2. Graphics rely on 2-dimensionality. That's - in my books - all it's about. 
It's designed for the sighted person, being able to use his field of vision, 
other markers than only text to transport information to the user.

   Speech ingeneral is - again only from my point of view - not very suitable 
for audio, for obvious reasons again. I got festival to work with JACK, but 
it's not nice and not everyone using speech, has two soundcards, to make it 
really convenient. But that's just an aside.
   So seeing all this, the best way to interact is the console/CLI interfaces. 
The best amongst these are readline interfaces. Applications, which look like 
shells. to make this really helpful and nice (the equivalent of eye-candy) a 
nice kind of online help is forunite. A good example - not to say superb - is 
Nama. You have the command help. It works with category names, category 
numbers, keywords and actual commandnames. That's really taking it to the 
height of convenience and comfortability.
   A short note about ReadLine. It's written in C, for those, who haven't yet 
seen/used it. There is a c++ wrapper called rlmm, which hasn't seen 
development for some time, as far as I'm aware. Yet Readline hasn't changed 
it's interface drastically, I believe. Readline itself offers two ways of 
usage: Directly or via callback-functions. This is what rlmm uses. rlmm is 
also GPL, so if you don't want to use it as an external reference, I'm sure 
you can include it in your code, modify it to your liking. I remember, that it 
isn't big.
   Another way to interface is ncurses (with menus and forms and all the rest). 
Yet that can be tricky. You have to take care of the cursor (the hardcursor!) 
Always moving it to the current element. Don't rely on seeintg attributes. 

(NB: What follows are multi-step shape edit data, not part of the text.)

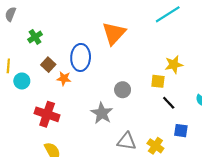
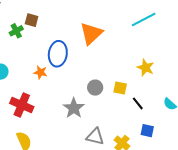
brown square: (48, 65) -> (32, 20), moved, turned -32
yellow star: (174, 65) -> (146, 68), turned 30
yellow square: (158, 81) -> (120, 88), moved

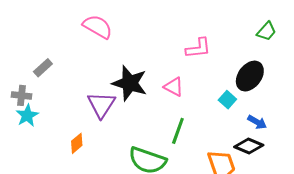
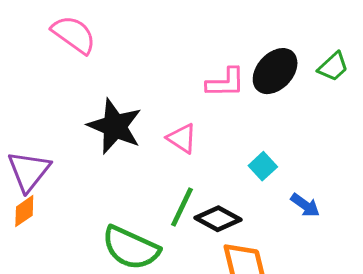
black ellipse: (250, 76) -> (275, 71), moved
purple triangle: (101, 105) -> (29, 171), moved
black diamond: (249, 146) -> (218, 219), moved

Braille displays like to attach to the real cursor and focus on it by default, 
which is good, because , where the cursor is, there should be the action and 
it's easy to follow it (I think). I also think, the same applies for TTS 
systems. So with ncurses you'd have to take care of some restrictions beyond 
the library itself.
   One other of these restrictions (for comfort) would be to draw progressbars 
or percentage bars  - like in a mixer - horizontally. That's the way a braille 
display is oriented.
   Most braille displays have 40 characters, there are those with 80 
characters, but they're mostly designed for home or workplace systems. The 40 
character displays can serve nicely at home (most of the blind people I know, 
have one) and they can easily fit under a laptop. And I believe they are 
cheaper, so the health insurance, which mostly pays for it, is happier with 
it. :-)

   Applications, which have both GUIs and CLIs are: Aeolus (restricted CLI, yet 
helpful). But Fons relies - I seem to remember - on his own UI-classes. Still, 
he makes use of callback functions, if I'm right. Nama is written in Perl, it 
also offers both a GUI and a CLI. Yet I'm not completely sure, how much 
interconnection there is between the two. I believe, they are quite seperate. 
There's links2, which I think has both CLI and GUI, it's a web-browser, and 
should be available as packages on all major distros. It uses ncurses for 
displaying information. The SuSE Yast2 system, has both an ncurses and a 
graphical interface. But the ncurses interface is nothing to show off, to a 
blind person at least. (Last seen 2005/06, so that MAY have changed).
   And now I'm open to specific questions.